**What to work on**
In the listing below, find the line containing "排片总数突破770间，仅预售票房就超越了近20年华语片首周末票房。" and the line containing "Perpres Tata Kelola Makan Bergizi". Repeat exactly those two lines and every line between them, nothing more.

**Task data**
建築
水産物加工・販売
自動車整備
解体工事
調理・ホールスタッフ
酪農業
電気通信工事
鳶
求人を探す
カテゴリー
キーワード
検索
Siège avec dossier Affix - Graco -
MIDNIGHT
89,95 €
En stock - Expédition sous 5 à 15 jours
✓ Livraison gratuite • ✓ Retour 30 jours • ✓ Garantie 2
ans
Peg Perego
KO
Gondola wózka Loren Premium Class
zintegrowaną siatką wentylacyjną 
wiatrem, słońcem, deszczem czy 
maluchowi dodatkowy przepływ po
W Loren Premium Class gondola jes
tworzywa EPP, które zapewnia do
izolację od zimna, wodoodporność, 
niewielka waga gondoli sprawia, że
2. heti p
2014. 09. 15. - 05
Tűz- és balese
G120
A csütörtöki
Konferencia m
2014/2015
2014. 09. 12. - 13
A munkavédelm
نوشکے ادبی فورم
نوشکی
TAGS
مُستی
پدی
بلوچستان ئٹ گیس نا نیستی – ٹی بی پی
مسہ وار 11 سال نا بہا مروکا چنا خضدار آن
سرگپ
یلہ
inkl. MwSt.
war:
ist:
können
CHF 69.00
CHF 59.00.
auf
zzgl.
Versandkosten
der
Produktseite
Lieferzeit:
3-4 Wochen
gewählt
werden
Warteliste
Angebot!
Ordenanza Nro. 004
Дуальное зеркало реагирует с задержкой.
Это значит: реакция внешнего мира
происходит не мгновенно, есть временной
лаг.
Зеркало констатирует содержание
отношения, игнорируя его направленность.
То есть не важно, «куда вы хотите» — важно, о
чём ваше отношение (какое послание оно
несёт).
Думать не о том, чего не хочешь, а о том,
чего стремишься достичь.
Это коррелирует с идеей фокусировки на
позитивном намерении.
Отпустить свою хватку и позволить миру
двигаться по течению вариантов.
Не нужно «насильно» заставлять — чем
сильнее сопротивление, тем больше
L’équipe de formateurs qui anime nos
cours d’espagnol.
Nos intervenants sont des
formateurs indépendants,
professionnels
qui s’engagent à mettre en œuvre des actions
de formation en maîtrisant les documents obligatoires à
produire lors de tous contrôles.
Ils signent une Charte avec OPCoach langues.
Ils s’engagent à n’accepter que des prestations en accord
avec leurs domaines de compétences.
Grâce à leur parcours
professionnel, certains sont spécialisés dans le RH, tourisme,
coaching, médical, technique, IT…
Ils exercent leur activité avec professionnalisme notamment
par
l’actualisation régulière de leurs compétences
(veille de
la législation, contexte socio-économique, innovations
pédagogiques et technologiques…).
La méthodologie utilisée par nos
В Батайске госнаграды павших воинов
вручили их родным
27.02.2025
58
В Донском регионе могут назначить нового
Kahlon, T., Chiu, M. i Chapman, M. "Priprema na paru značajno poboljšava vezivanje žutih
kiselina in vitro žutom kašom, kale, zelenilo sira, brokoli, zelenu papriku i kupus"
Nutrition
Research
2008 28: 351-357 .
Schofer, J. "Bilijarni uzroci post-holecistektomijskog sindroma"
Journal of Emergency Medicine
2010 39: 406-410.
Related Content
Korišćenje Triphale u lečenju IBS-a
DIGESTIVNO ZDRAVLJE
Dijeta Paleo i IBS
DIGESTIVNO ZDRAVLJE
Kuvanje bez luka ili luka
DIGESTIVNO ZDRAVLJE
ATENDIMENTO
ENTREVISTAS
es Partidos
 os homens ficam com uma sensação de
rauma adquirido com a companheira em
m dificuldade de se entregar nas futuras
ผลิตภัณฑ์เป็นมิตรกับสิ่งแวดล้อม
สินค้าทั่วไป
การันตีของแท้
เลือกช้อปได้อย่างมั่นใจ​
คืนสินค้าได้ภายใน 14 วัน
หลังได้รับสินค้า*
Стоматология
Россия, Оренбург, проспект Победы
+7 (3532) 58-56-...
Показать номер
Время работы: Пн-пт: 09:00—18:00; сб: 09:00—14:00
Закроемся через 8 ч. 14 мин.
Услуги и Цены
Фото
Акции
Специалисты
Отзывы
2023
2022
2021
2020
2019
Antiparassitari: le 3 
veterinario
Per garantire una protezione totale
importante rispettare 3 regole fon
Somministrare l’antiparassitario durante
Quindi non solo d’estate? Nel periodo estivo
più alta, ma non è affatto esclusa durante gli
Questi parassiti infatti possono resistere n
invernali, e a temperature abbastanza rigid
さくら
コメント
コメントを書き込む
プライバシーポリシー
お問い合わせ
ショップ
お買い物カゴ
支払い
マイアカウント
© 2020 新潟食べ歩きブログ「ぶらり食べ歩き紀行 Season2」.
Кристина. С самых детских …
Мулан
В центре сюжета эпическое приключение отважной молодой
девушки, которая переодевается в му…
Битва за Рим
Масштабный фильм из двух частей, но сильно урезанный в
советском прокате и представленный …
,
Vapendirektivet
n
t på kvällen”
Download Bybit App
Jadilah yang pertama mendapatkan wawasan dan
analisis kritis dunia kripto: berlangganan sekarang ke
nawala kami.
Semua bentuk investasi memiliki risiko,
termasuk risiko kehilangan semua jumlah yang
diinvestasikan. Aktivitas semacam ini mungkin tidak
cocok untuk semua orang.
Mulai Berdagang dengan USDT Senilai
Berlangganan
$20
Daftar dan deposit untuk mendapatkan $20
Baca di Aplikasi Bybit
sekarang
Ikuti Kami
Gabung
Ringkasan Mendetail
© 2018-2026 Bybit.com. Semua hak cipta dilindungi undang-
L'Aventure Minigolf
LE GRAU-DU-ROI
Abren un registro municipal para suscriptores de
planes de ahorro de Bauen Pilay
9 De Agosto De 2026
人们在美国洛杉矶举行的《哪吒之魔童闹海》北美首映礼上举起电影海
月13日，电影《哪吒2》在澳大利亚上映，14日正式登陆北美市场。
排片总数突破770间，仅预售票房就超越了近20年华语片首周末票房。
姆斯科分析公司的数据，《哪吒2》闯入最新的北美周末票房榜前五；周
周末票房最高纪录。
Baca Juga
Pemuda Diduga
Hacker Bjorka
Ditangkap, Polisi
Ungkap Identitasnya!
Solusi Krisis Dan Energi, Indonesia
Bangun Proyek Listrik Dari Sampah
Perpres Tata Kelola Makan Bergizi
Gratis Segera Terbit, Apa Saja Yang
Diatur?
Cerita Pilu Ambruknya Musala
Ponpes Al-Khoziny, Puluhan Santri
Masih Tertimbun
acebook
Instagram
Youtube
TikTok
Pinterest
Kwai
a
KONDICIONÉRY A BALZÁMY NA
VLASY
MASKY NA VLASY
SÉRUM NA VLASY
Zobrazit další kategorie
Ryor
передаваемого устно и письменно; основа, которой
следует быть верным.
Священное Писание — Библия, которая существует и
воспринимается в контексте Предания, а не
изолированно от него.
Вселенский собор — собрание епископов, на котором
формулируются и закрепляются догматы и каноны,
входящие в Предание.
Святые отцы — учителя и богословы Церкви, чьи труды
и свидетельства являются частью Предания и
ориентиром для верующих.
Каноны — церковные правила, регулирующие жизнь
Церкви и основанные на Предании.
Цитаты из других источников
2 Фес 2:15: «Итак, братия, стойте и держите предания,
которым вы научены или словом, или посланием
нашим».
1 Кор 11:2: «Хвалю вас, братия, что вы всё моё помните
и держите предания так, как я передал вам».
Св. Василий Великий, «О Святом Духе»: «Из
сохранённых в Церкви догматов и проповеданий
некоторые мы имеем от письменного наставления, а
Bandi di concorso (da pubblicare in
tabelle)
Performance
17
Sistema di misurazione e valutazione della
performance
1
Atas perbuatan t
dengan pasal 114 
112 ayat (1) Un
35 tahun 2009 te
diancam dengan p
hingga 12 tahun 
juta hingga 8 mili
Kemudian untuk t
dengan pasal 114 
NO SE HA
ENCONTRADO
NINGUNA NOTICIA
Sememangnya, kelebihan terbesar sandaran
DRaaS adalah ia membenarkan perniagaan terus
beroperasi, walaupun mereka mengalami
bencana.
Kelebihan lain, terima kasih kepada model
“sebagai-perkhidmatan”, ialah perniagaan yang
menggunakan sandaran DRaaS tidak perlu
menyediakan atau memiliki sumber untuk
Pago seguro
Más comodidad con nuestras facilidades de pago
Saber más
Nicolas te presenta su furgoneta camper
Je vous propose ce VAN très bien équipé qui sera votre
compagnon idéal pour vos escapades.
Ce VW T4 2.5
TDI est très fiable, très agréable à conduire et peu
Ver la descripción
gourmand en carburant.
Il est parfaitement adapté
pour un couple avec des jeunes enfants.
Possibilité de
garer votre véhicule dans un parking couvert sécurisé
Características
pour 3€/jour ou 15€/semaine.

**Response below**
排片总数突破770间，仅预售票房就超越了近20年华语片首周末票房。
姆斯科分析公司的数据，《哪吒2》闯入最新的北美周末票房榜前五；周
周末票房最高纪录。
Baca Juga
Pemuda Diduga
Hacker Bjorka
Ditangkap, Polisi
Ungkap Identitasnya!
Solusi Krisis Dan Energi, Indonesia
Bangun Proyek Listrik Dari Sampah
Perpres Tata Kelola Makan Bergizi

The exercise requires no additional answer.